Brief —
Scan the material for the word "essere", and copy each line where it shows up.
>>
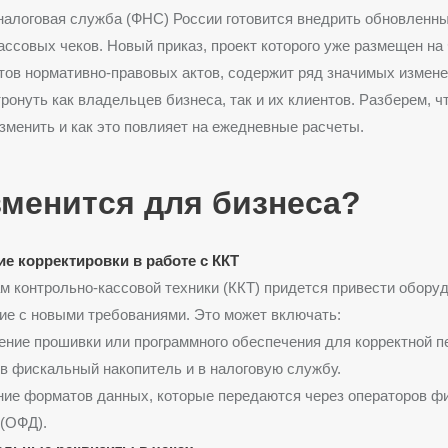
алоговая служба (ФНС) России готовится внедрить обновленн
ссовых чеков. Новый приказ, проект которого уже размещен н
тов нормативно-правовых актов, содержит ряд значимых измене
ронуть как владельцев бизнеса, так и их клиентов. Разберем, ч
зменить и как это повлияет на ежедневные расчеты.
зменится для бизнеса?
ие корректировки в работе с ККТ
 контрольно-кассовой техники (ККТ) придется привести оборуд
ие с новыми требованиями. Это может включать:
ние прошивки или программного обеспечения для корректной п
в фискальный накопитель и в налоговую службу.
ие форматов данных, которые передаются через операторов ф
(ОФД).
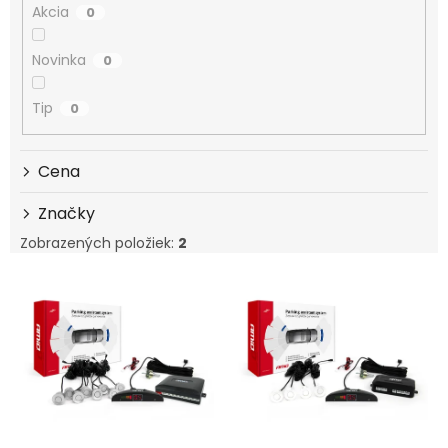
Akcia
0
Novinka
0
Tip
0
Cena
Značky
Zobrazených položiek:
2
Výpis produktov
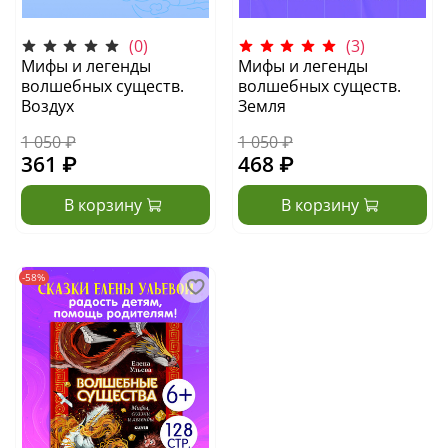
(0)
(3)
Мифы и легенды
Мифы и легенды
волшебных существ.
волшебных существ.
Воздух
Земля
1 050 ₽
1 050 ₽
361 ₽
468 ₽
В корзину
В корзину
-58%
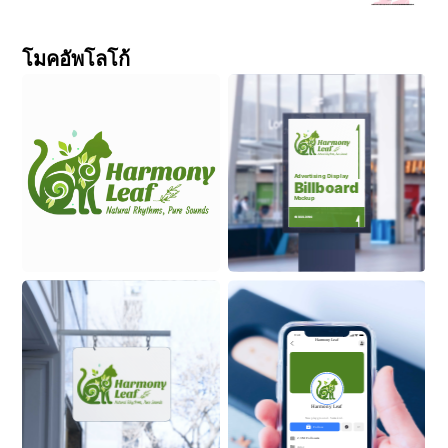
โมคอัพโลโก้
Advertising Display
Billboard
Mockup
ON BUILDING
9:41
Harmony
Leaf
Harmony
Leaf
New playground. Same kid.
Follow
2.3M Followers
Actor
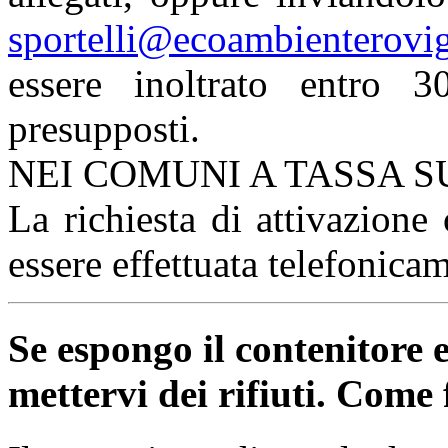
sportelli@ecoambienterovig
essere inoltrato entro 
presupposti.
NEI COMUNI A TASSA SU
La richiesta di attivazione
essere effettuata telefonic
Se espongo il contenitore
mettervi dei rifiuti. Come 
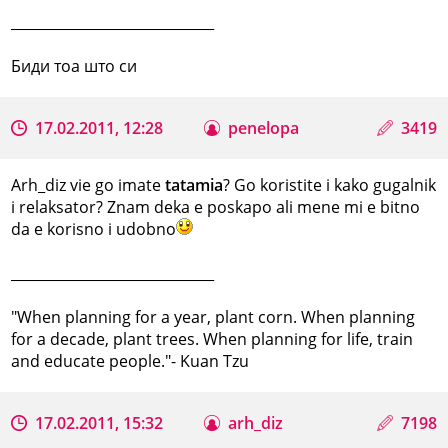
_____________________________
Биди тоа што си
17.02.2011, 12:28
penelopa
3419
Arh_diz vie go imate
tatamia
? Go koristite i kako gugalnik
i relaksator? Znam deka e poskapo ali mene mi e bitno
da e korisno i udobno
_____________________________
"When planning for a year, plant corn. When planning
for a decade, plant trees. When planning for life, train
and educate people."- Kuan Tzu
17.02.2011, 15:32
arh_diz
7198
<<
Result for this task —
essere inoltrato entro 
essere effettuata telefonic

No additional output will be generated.